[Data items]
------------------------------------------------------------
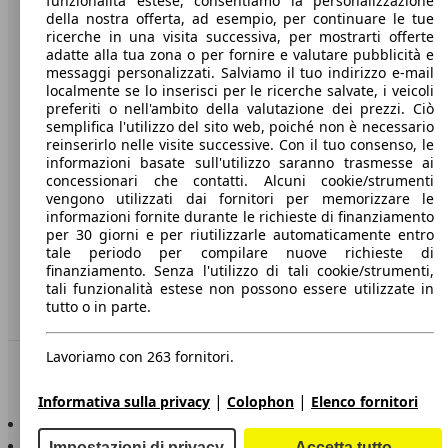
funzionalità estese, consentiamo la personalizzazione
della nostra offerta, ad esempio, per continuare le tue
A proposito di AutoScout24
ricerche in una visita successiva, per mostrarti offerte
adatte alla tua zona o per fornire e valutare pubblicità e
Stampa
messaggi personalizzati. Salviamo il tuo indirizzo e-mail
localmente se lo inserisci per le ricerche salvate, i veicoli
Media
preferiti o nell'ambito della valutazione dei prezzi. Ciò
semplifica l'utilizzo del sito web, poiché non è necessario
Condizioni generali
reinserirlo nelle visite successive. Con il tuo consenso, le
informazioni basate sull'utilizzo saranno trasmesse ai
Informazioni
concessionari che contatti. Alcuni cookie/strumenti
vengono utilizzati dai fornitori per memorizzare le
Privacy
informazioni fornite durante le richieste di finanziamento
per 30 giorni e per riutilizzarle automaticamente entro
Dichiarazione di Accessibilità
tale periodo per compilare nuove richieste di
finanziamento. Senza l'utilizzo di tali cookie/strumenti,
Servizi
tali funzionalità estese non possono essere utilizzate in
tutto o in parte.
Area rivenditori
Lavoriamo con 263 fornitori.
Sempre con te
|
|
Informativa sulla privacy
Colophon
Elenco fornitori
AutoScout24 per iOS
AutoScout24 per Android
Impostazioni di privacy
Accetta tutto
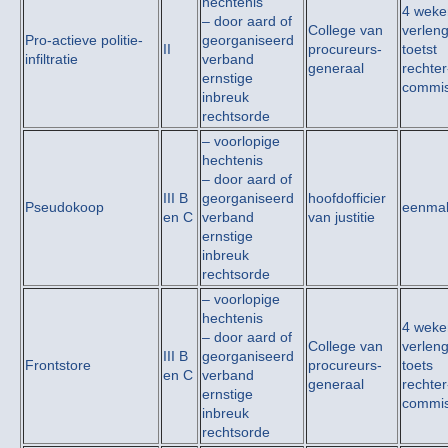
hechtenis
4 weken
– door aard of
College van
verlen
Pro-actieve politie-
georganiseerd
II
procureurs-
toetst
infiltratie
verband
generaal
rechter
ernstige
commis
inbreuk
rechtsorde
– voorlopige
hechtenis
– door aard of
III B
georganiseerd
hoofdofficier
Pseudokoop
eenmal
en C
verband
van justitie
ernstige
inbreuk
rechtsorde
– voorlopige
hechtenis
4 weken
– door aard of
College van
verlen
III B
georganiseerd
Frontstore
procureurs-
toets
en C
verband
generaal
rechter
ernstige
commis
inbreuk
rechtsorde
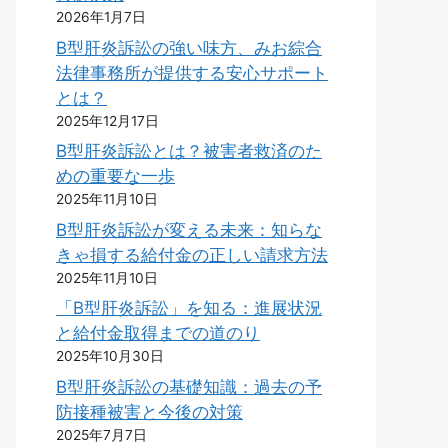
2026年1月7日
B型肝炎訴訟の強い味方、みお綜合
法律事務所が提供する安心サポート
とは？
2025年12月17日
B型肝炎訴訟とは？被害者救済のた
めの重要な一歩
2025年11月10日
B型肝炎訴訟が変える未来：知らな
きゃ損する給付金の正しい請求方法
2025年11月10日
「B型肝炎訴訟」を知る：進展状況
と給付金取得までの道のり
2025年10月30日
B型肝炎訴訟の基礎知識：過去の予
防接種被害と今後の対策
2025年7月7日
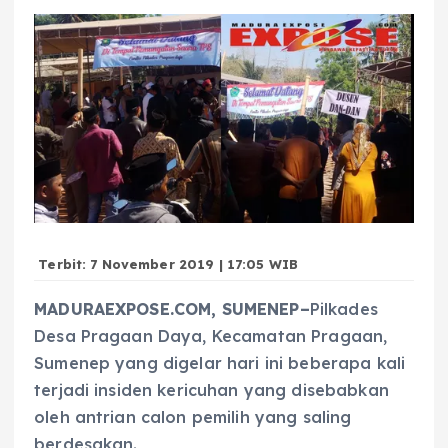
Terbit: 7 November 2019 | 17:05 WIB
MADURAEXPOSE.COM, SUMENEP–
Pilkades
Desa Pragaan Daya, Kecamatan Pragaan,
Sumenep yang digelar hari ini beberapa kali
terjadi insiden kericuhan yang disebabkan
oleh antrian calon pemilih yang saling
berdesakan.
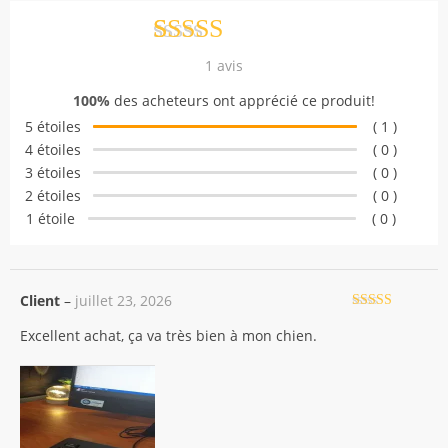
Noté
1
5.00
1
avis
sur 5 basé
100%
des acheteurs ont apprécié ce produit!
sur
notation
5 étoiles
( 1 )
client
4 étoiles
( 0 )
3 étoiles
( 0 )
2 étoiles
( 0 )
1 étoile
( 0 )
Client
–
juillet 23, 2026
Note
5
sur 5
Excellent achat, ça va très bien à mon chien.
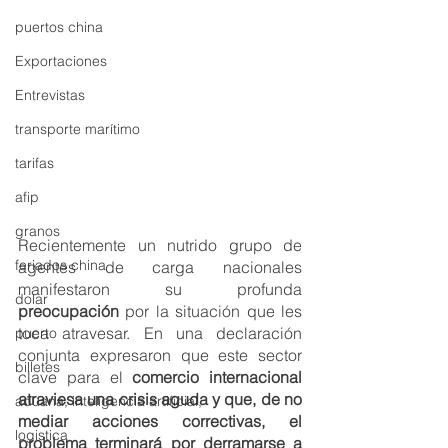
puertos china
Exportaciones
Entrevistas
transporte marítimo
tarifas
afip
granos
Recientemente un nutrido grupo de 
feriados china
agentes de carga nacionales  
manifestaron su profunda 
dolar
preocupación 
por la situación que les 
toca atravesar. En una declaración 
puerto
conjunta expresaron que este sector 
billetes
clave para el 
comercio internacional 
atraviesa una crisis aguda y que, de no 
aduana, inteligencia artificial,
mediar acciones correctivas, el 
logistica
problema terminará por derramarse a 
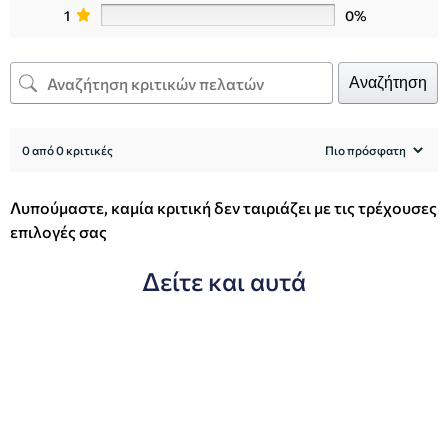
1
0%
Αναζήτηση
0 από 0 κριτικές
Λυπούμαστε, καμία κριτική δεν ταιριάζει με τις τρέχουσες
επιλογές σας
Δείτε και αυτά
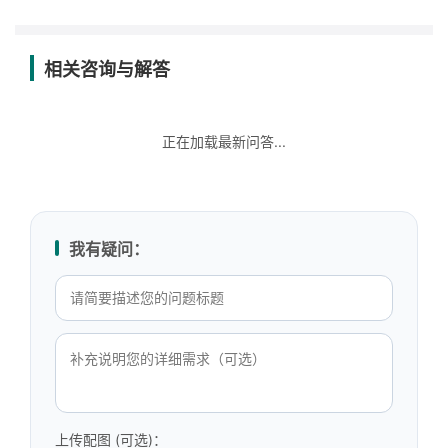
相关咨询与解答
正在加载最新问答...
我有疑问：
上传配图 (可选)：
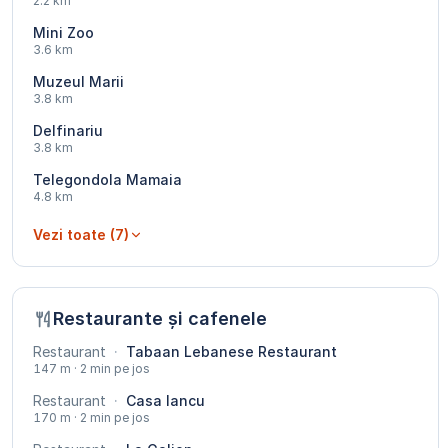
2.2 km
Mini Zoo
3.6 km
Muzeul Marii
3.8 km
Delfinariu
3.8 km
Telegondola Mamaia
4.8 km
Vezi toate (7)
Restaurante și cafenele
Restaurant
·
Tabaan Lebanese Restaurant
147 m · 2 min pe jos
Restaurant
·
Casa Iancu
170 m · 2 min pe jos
------------------------------------------------------------
» **WHAT YOU HAVE TO DO**
The pictures stay out; repeat exactly the lines from the one with "manifestaron su profunda" to the end of the entries above, and nothing else.

» **REPLY**
manifestaron su profunda 
dolar
preocupación 
por la situación que les 
toca atravesar. En una declaración 
puerto
conjunta expresaron que este sector 
billetes
clave para el 
comercio internacional 
atraviesa una crisis aguda y que, de no 
aduana, inteligencia artificial,
mediar acciones correctivas, el 
logistica
problema terminará por derramarse a 
1
0%
Αναζήτηση
0 από 0 κριτικές
Λυπούμαστε, καμία κριτική δεν ταιριάζει με τις τρέχουσες
επιλογές σας
Δείτε και αυτά
相关咨询与解答
正在加载最新问答...
我有疑问：
上传配图 (可选)：
2.2 km
Mini Zoo
3.6 km
Muzeul Marii
3.8 km
Delfinariu
3.8 km
Telegondola Mamaia
4.8 km
Vezi toate (7)
Restaurante și cafenele
Restaurant
·
Tabaan Lebanese Restaurant
147 m · 2 min pe jos
Restaurant
·
Casa Iancu
170 m · 2 min pe jos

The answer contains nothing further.